The thing is, I don’t really want to change myself, either. Except for my teeth. I’d love to change those. I should have worn my retainer. I digress, though. I like myself, by and large. I like who I am — I’m just sad that I keep disappointing people. I don’t disappoint myself, because I think I’m an okay person. I make mistakes, but everyone does. I have bad days, but everyone does. I just wish I made fewer mistakes and had less bad days, because it would make the whole world a heckuva lot easier.
See, if I lived on my own in a little white-washed adobe hut with a red tile roof on top of a hill in the middle of India or Mexico or something (and you had to take a 5-day trip by goat cart to reach my house), then I’d be mostly content. I would miss people, but I’d spend my days tending my garden and keeping my hut neat and bright and clean and milking my goat and collecting eggs from my hens. I would write for several hours a day, and once a month I would get in my goat cart and bump down to the nearest village and mail off my latest manuscript.

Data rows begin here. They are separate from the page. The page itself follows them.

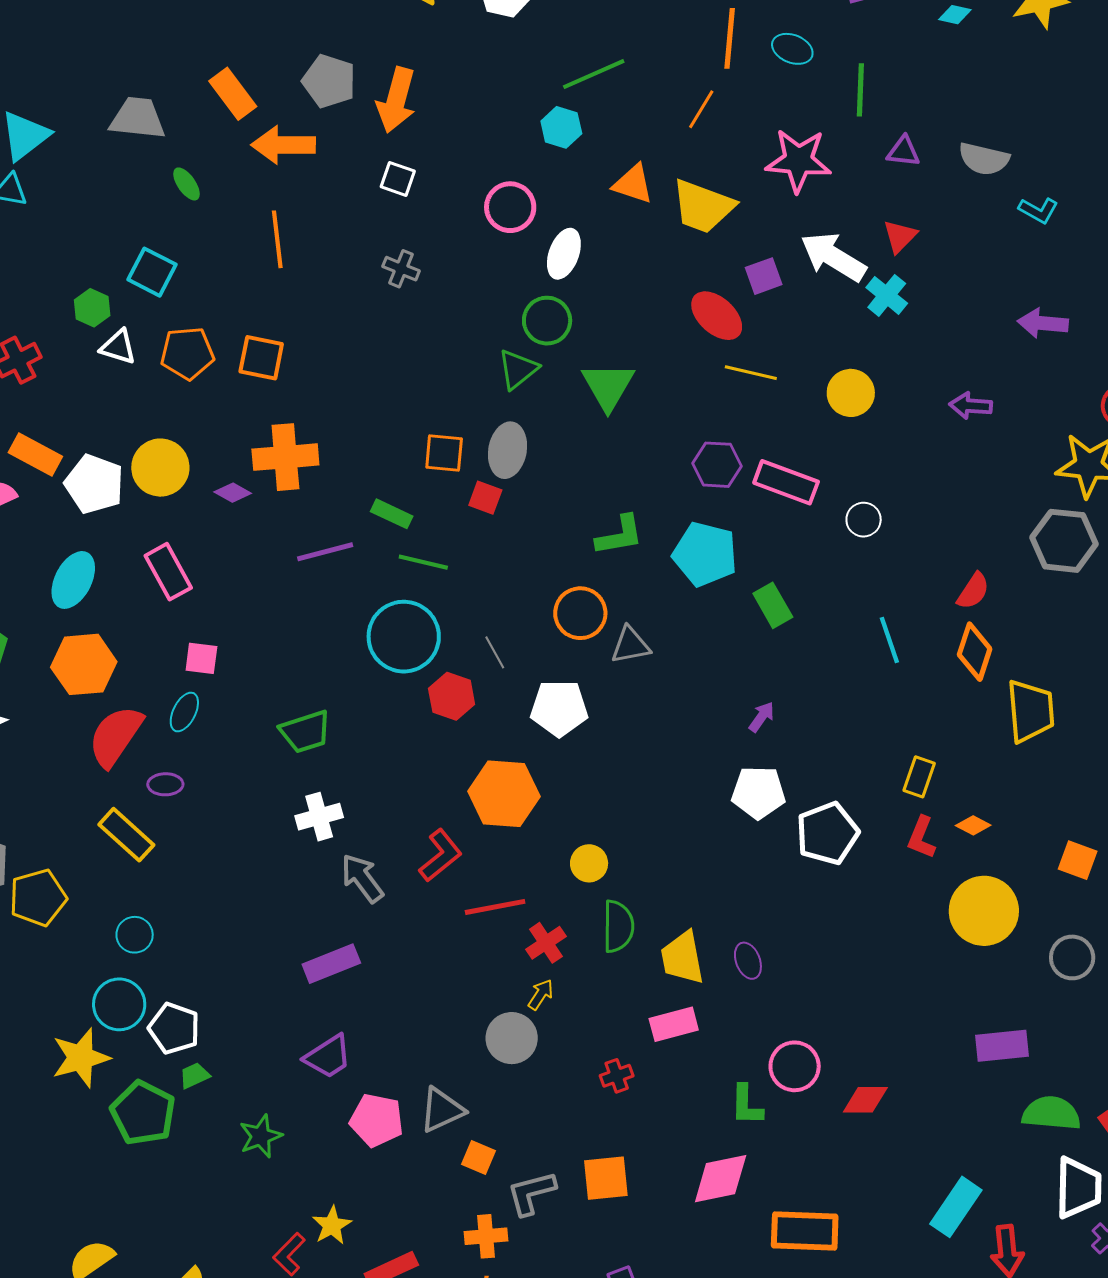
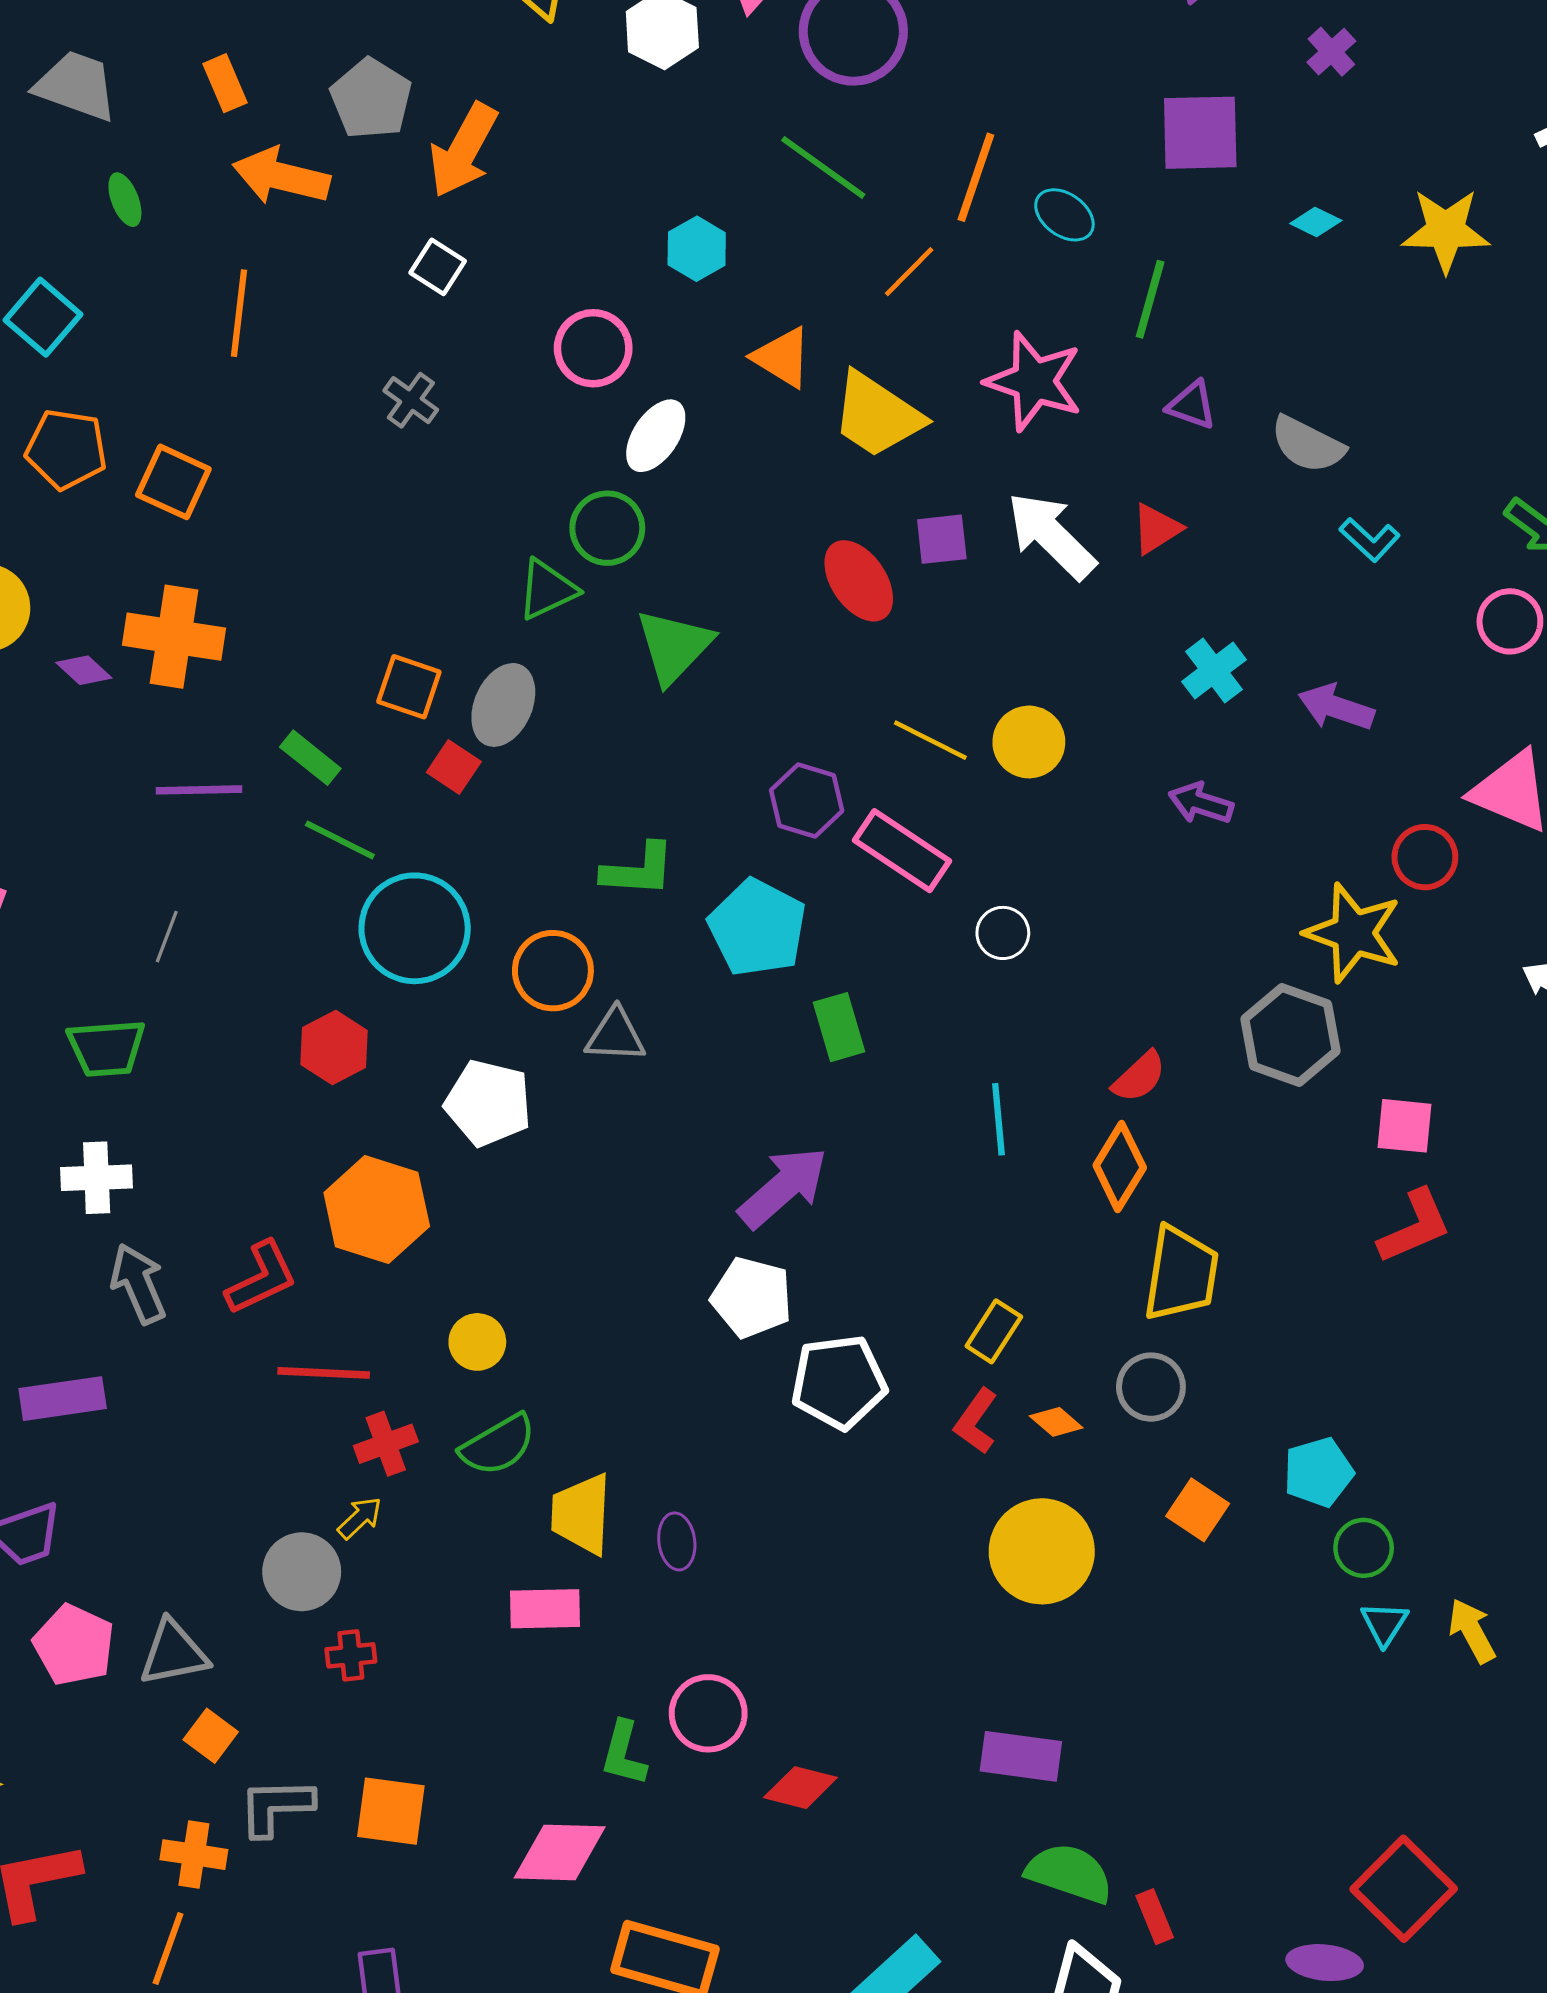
green line: (594, 74) -> (823, 167), moved, turned 46
orange rectangle: (233, 94) -> (225, 83), size x0.7
cyan cross: (887, 295) -> (1214, 671), moved
yellow line: (751, 373) -> (930, 740), moved
cyan circle: (404, 637) -> (415, 928), moved
gray line: (495, 652) -> (167, 937), moved, turned 36
purple arrow: (762, 717) -> (783, 1187), size x2.0
green semicircle: (618, 926) -> (498, 1445), turned 46
gray circle: (1072, 957) -> (1151, 1387), moved
red cross: (617, 1076) -> (351, 1655), moved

But I would be alone, and that would be the sad part. Although the little white adobe hut with a red tile roof sounds nice, the reality is that I would really miss the people in my life. If I had reached that little white adobe hut with a red tile roof before I met my husband or had my son or lived this life, I would have been content with just my goats and hens and cats. But now, I could never be content with just goats and hens and cats. Real life is messy and relationships are hard, but they’re so worth it. For every time I disappoint someone, there’s all the times I do something to make their eyes light up and a genuine laugh or smile burst forth. For all the times I fail at being the best wife/ mother/ friend I could be, there’s all the times I manage to step up and hit it out of the ballpark, so to speak.
I need to remember that more often. I need to remember that we’re all flawed; we all misread each other’s words and intentions, and that we need to be more forgiving and compassionate. I need to remember that most people do not set out to hurt other people. I need to remember that we all have good intentions, and that sometimes when we are mean to other people it’s because we’re continuing a cycle of misunderstandings.
I honestly don’t know if any of that made sense to anyone but me. I friggin love language and words and writing, but dear god in hell English is an ambiguous and verbose language.